Top Tips for Looking After Your Mental Health at University

Every year on 10th October, World Mental Health Day serves as a global reminder of the importance of mental wellbeing – and for university students, this message couldn’t be more timely. Between lectures, deadlines, social pressures, and the uncertainty of the future, student life can be both exciting and overwhelming at times. It’s easy to get caught up in the hustle and forget to check in with ourselves.
In this blog, University of Chichester student, Beth, shares how you can take small, meaningful steps to support your mental health during your studies – not just today, but every day. Whether you’re navigating academic stress, feeling isolated, or simply trying to stay balanced, you’re not alone…
More than just lectures.
Living away from home for the first time. Learning what it means to pay bills and having to keep on top of them yourself. Budgeting student finance. Taking regular shifts at your part-time job. Joining societies and going to socials and regular meet-ups.

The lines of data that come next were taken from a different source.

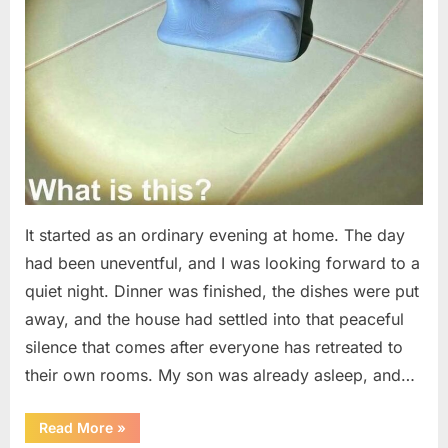
It started as an ordinary evening at home. The day
had been uneventful, and I was looking forward to a
quiet night. Dinner was finished, the dishes were put
away, and the house had settled into that peaceful
silence that comes after everyone has retreated to
their own rooms. My son was already asleep, and…
“I
Read More
»
Went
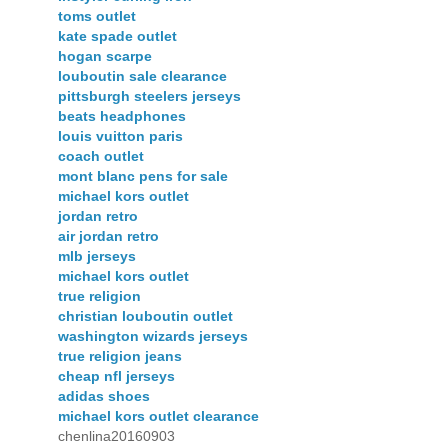
toms outlet
kate spade outlet
hogan scarpe
louboutin sale clearance
pittsburgh steelers jerseys
beats headphones
louis vuitton paris
coach outlet
mont blanc pens for sale
michael kors outlet
jordan retro
air jordan retro
mlb jerseys
michael kors outlet
true religion
christian louboutin outlet
washington wizards jerseys
true religion jeans
cheap nfl jerseys
adidas shoes
michael kors outlet clearance
chenlina20160903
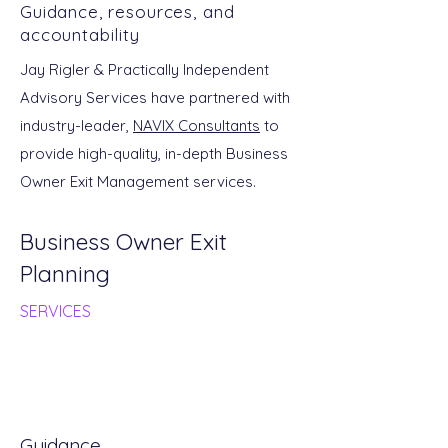
Guidance, resources, and
accountability
Jay Rigler & Practically Independent
Advisory Services have partnered with
industry-leader,
NAVIX Consultants
to
provide high-quality, in-depth Business
Owner Exit Management services.
Business Owner Exit
Planning
SERVICES
Guidance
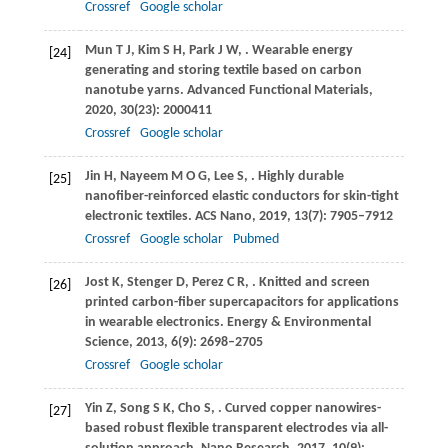
Crossref
Google scholar
Mun
T J
,
Kim
S H
,
Park
J W
,
. Wearable energy
[24]
generating and storing textile based on carbon
nanotube yarns.
Advanced Functional Materials
,
2020
,
30
(23): 2000411
Crossref
Google scholar
Jin
H
,
Nayeem
M O G
,
Lee
S
,
. Highly durable
[25]
nanofiber-reinforced elastic conductors for skin-tight
electronic textiles.
ACS Nano
,
2019
,
13
(7): 7905–7912
Crossref
Google scholar
Pubmed
Jost
K
,
Stenger
D
,
Perez
C R
,
. Knitted and screen
[26]
printed carbon-fiber supercapacitors for applications
in wearable electronics.
Energy & Environmental
Science
,
2013
,
6
(9): 2698–2705
Crossref
Google scholar
Yin
Z
,
Song
S K
,
Cho
S
,
. Curved copper nanowires-
[27]
based robust flexible transparent electrodes via all-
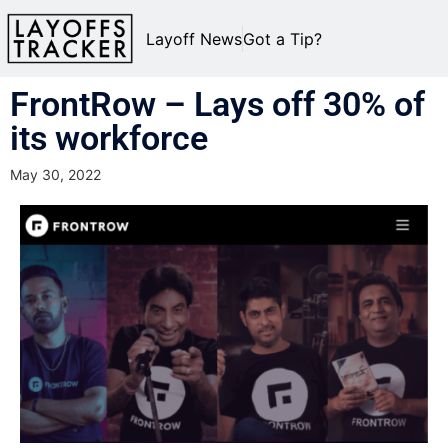
Layoff News
Got a Tip?
FrontRow – Lays off 30% of
its workforce
May 30, 2022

Setting alarms for 9am lectures on a Thursday morning after getting in at 1am from WSIHE. Taking notes, reading books, planning and writing assignments, doing your dissertation, keeping in contact with friends from home, uni, societies, keeping up with social commitments, remembering to text your parents to arrange that next visit home, going back to Tesco because you’ve run out of milk again, checking to see if you’ve got time for that one more night out that everyone else has fit into their schedule…Is it just me, or is being a uni student A LOT?
Everyone struggles with the pressures of life, and something like 1 in 4 people in the UK suffer from one or more mental health conditions. While conversations about opening up about mental health, “World Mental Health Day” and “Movember” are becoming more and more prominent, sometimes it falls to us to accommodate our own, individual mental health needs.
Here are some simple tips to help you make your university experience more accessible for you!
Identify the things that help you process your emotions.
For me personally, I don’t always notice when things are getting more difficult to manage until it has built up into a bigger issue, so I would recommend paying close attention to those moments when you start to have those big feelings that don’t feel like they have an explanation (think things like, that day when your algorithm is full of disheartening political content, or when you’ve got two deadlines in one week and a shift at work the day before, and you just feel rubbish).
Make a note of anything you’re doing at the moment or have done in the past to help you understand how you feel in those moments. These could be anything that works for you! I find that going for long walks by myself can help me regulate complex emotions, particularly in times of high stress. I disconnect my headphones, put my phone in my pocket and stay outside for as long as I feel I need to, in quiet, nature-filled spaces like local parks. It sounds strange, but sometimes I even whisper under my breath whatever thoughts come to mind and often end up explaining to myself exactly how I’m feeling and why.
No matter how much you might want to, do not isolate yourself from your peers.
Especially as we go on towards the winter months, many of us might start to suffer from seasonal affective moods, making it difficult to motivate ourselves to leave our rooms and socialise with other people. A really helpful thing for me at the moment is taking small steps- if I can just get up and go downstairs to have a conversation with my housemates, even if I’m still in my pyjamas, it can help start to shake those low moods.
One of the best tips I’ve ever received in therapy is that, when you have those moments when the idea of spending time with other people feels like the last thing that you want, it’s often a sign that being with others is exactly what you need. It doesn’t have to be a super high-pressure event like a night out or a big meet-up, but just sitting with one or two of your closest friends or family members and watching TV together or having a simple conversation can, even if only temporarily, lighten your mood.
If you are someone who drinks, see if you can have an arrangement with another friend who drinks, to hold each other accountable in those low moments, and to limit those solo drinking sessions and try sober socials and nights out if your drinking is ever concerning you or your friends. Drinking culture at uni can become dangerous, particularly to those prone to depression or low moods, and it’s important to keep your friends close if you are struggling with alcohol.
The most important thing to remember is that there is always someone you can talk to. Whether this means accessing the student support services or wellbeing here at Chichester Uni, contacting local counselling services like the Young People Shop or West Sussex Talking Therapies, or even booking a quick check-in with your registered GP, there will always be someone qualified and ready to help you manage your mental health. No one should ever have to suffer with their mental health alone – you are seen, you are heard, and you are loved.